The gravel goes on for miles, following closely the eastern shore of Lake Sammamish. At first, it passes mostly between starter mansions or upscale condominiums. Sometimes the path is little more than a glorified alleyway between two large fences, whose gates are always electrically operate. Huge hard-anodized padlocks keep the riff-raff from intruding on an acre or two of dilapidated lakefront, complete with mostly rotting, empty boathouses. Every driveway leading up to the main road is littered with "Private Drive," "No Trail Exit," and "No Trespassing." Of course you can see the tops of cars whizzing by in the sun just twenty feet away. Being a good citizen, you should heed the sings and continue always forward.





Here and there, slowly collapsing treehouses crouch in the trees, empty and forlorn. Their sorry state suggests the children of these strange neighborhoods left long ago. Leave them to their moldering fate and keep moving. No one else rides their bicycle on this path, just retired dogwalkers who give you dirty looks. One woman is so confused by your cheery bell she screams and jumps away from you as you grumble past on the loose gravel. As she falls behind, hear her tell her husband, "I didn't even know what that was!"


The bike handles the gravel well. The secret to riding a bike on the gravel is to let it do the talking. Listen to the bike and let it do the walking, let the wheels find their own way on the ever-shifting ground. You will find that the bike does not want to fall down any more than you do, and will go to great lengths to avoid it, as long as you let it.
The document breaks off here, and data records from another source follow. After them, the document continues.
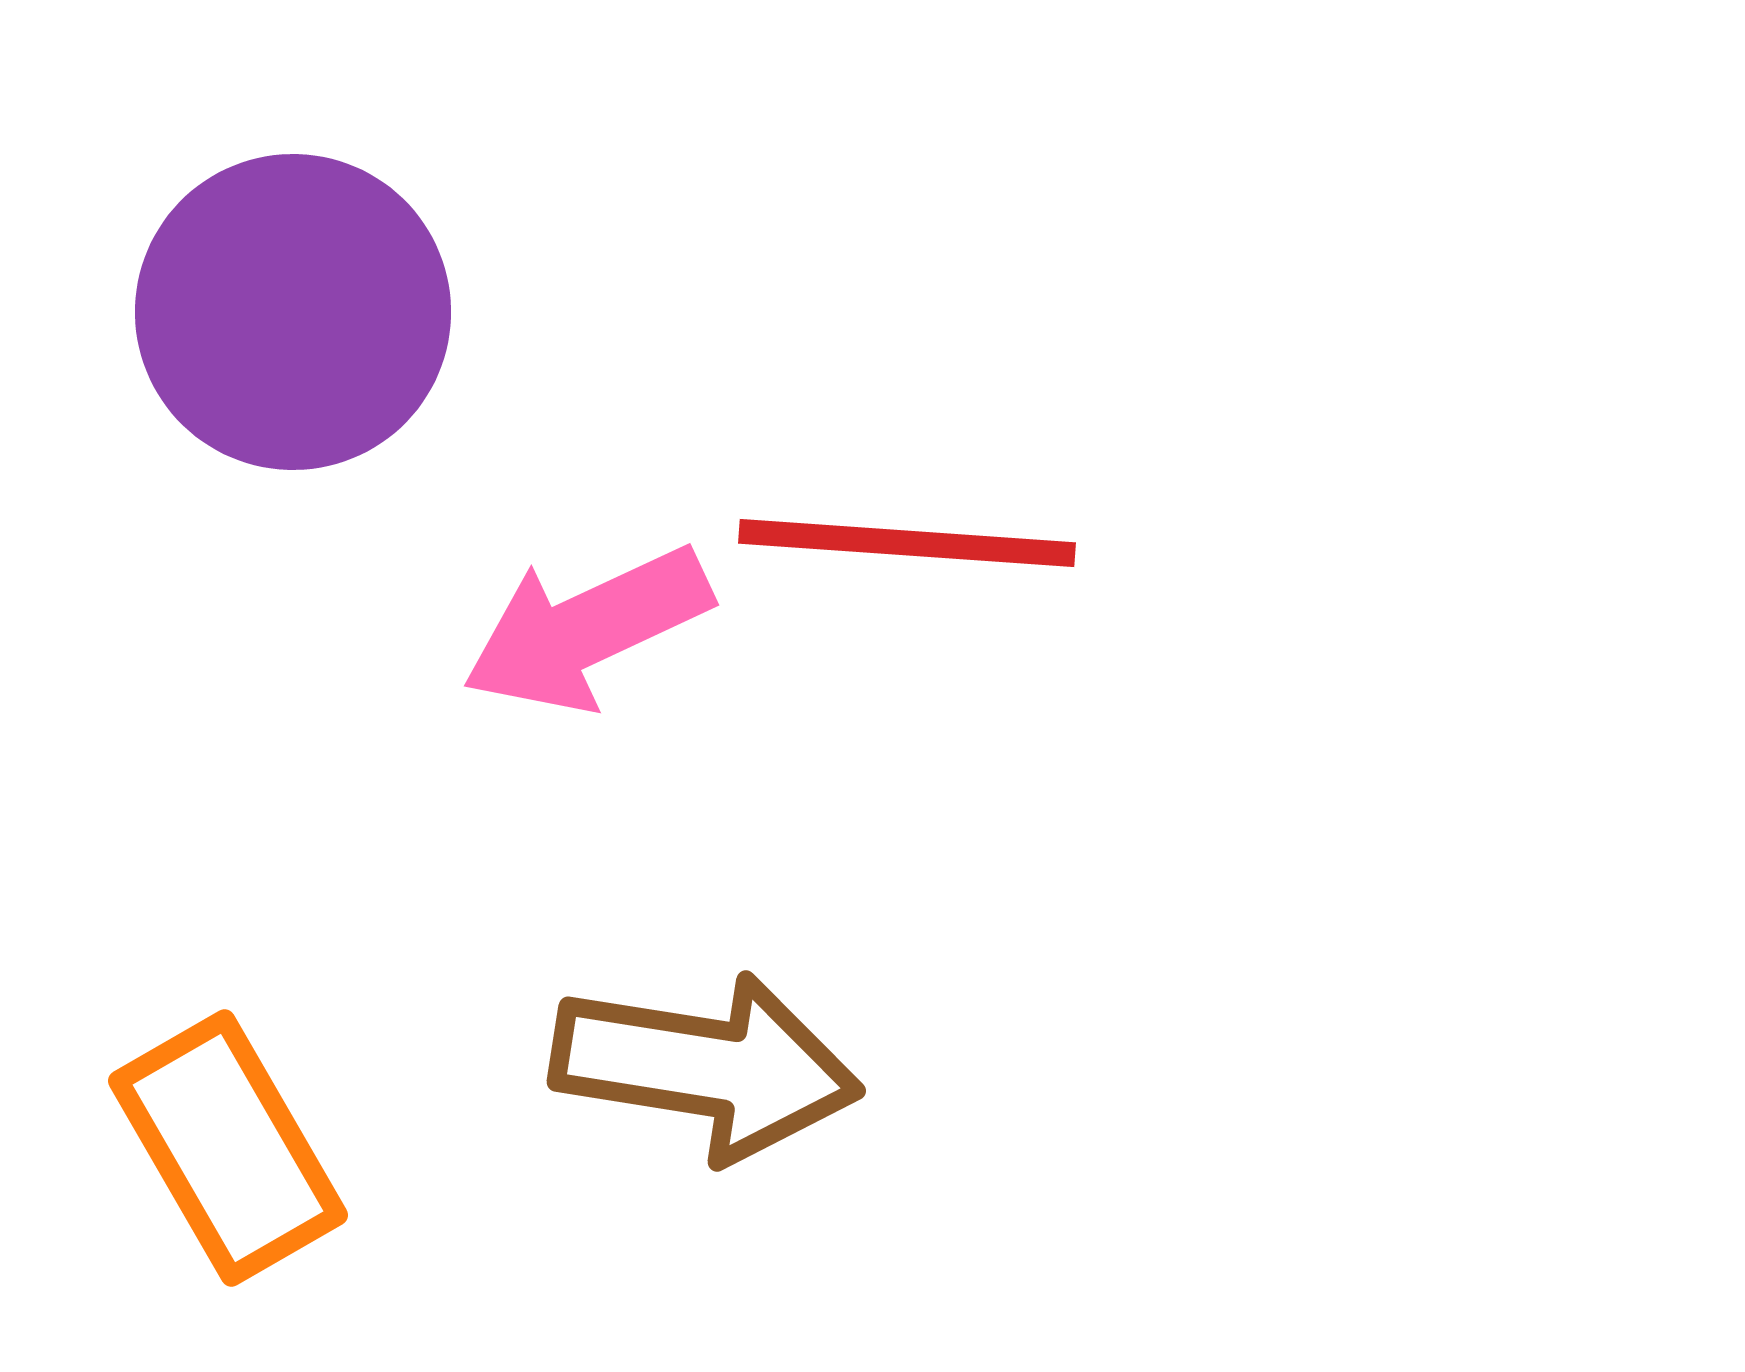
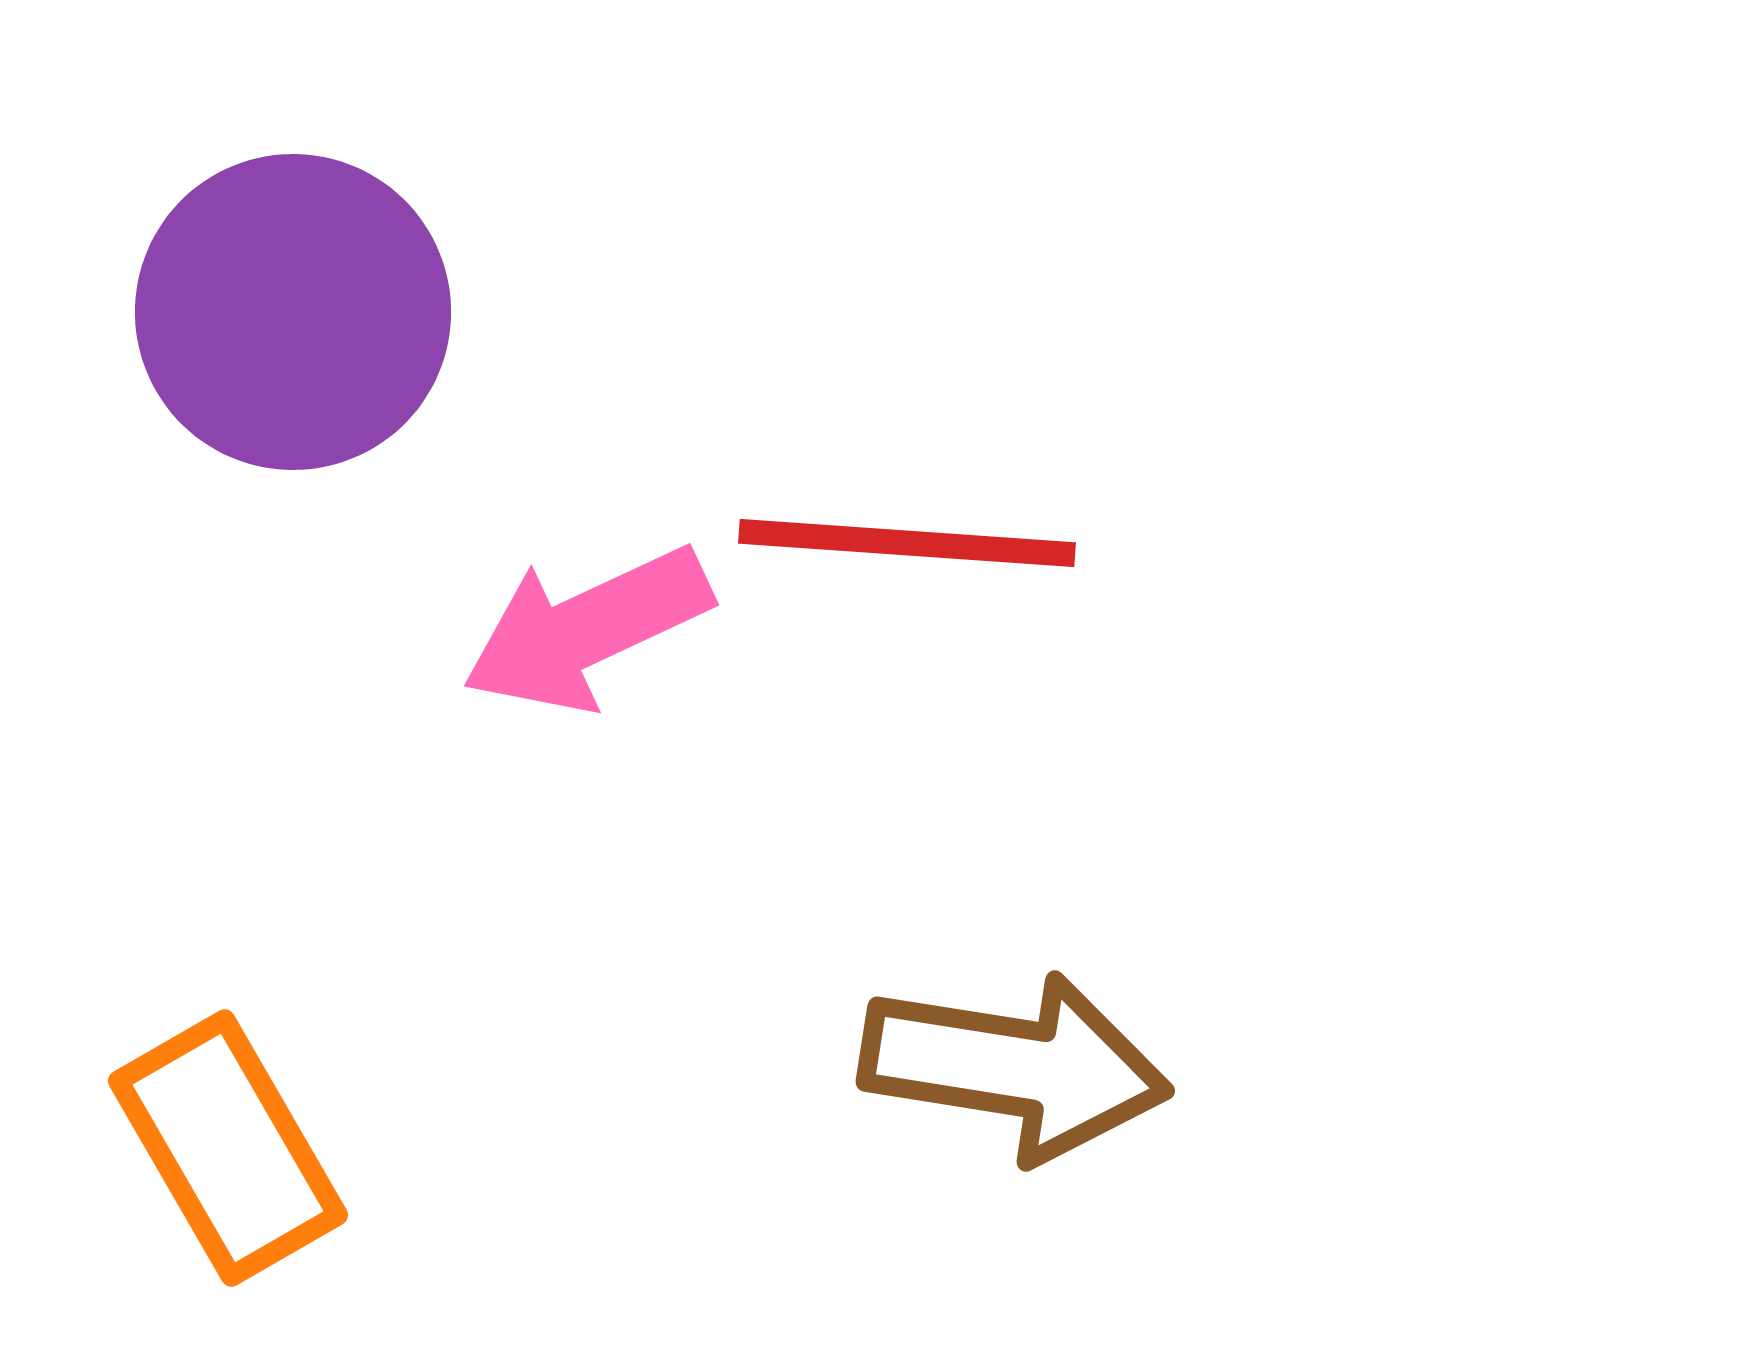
brown arrow: moved 309 px right
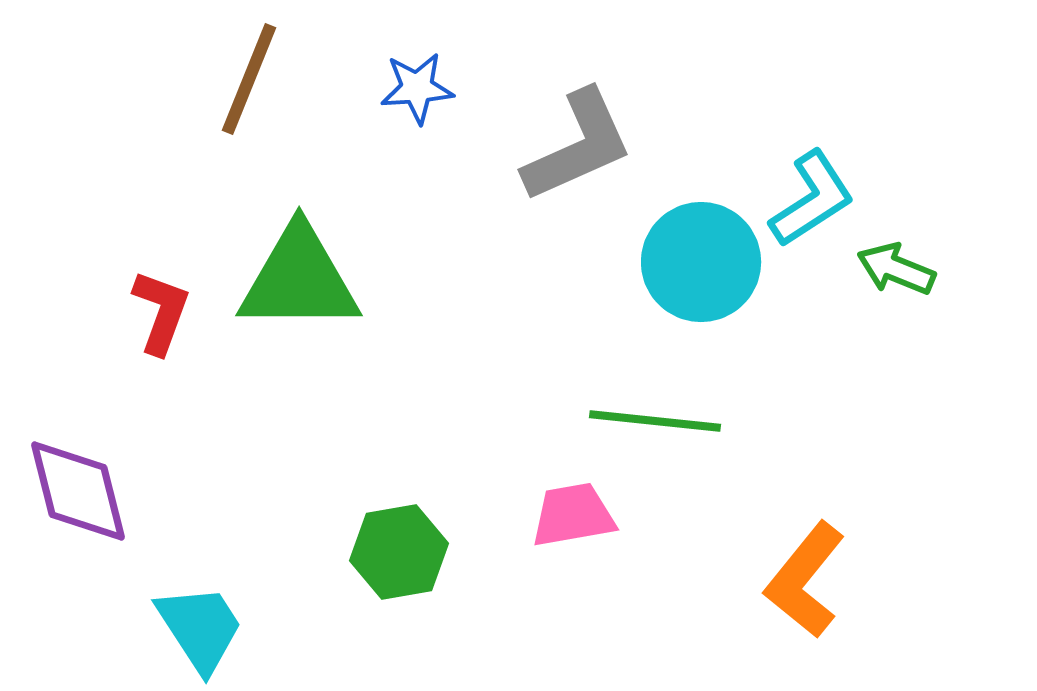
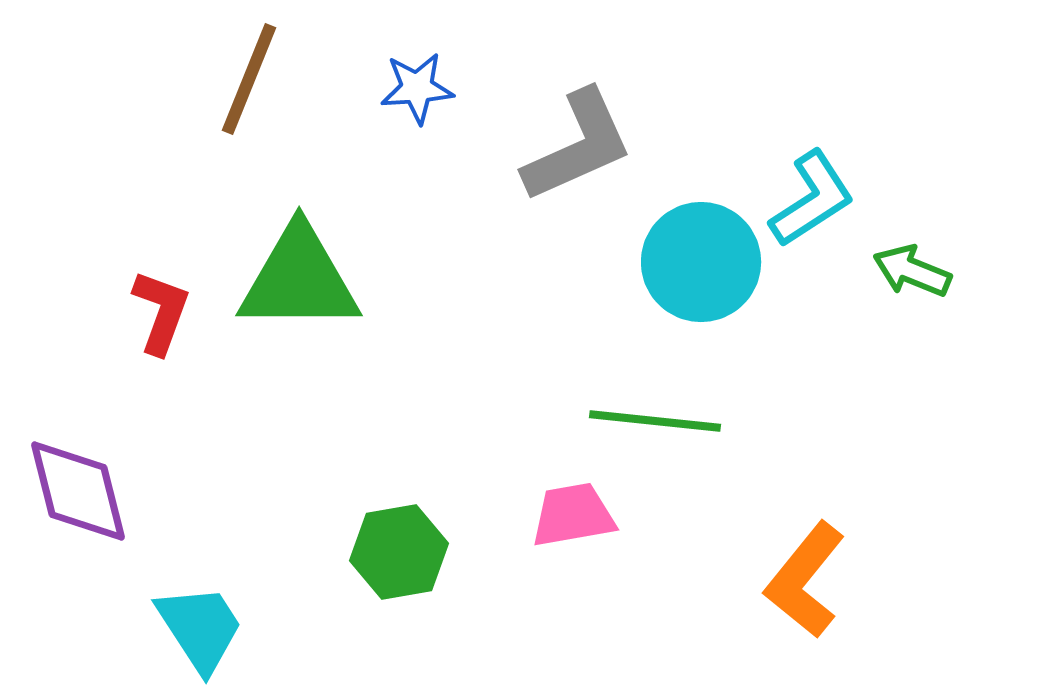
green arrow: moved 16 px right, 2 px down
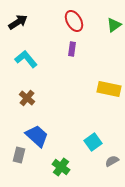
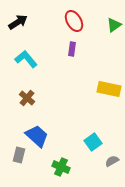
green cross: rotated 12 degrees counterclockwise
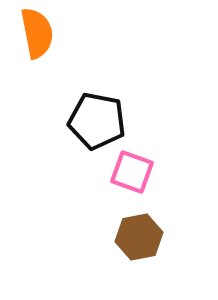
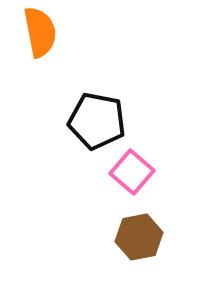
orange semicircle: moved 3 px right, 1 px up
pink square: rotated 21 degrees clockwise
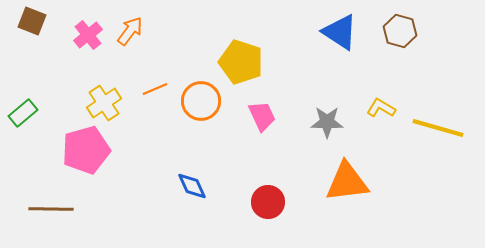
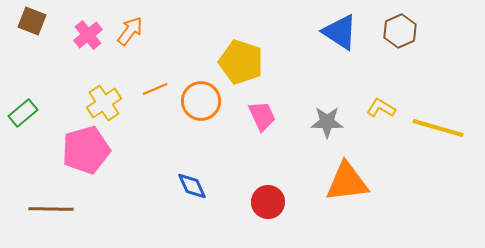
brown hexagon: rotated 20 degrees clockwise
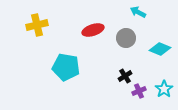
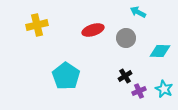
cyan diamond: moved 2 px down; rotated 20 degrees counterclockwise
cyan pentagon: moved 9 px down; rotated 24 degrees clockwise
cyan star: rotated 12 degrees counterclockwise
Slip into low gear, spin, and keep your eyes on the horizon. Do not mind strange apparitions that may appear.








Before long you will find yourself in Redmond. A grumbling stomach leads you away from the gravel that has been numbing your hands for the last forty-five minutes. Next to a large parking lot is a burrito place populated by unpleasant men eating lunch on their break. Read your book and eat your burrito as these young men, who are nothing at all like anyone you have ever enjoyed, complain about how people abuse the new $1000 commission for new contracts. Their sentences are populated with dull vulgarities and a general lack of enthusiasm. Eventually they make fun of a coworker who was dumb enough to try and get married before contemplating how many skiing weekends left in the season. Feel glad that such people find each other so easily before setting off to find the big park on the north end of the lake.

A small amount of wandering around more office parks, which are the primary defining feature of this bike ride, locates it. A massive field with a handful of playing fields and large buildings. A nearby freeway drones as it marches over the low green hills to the west.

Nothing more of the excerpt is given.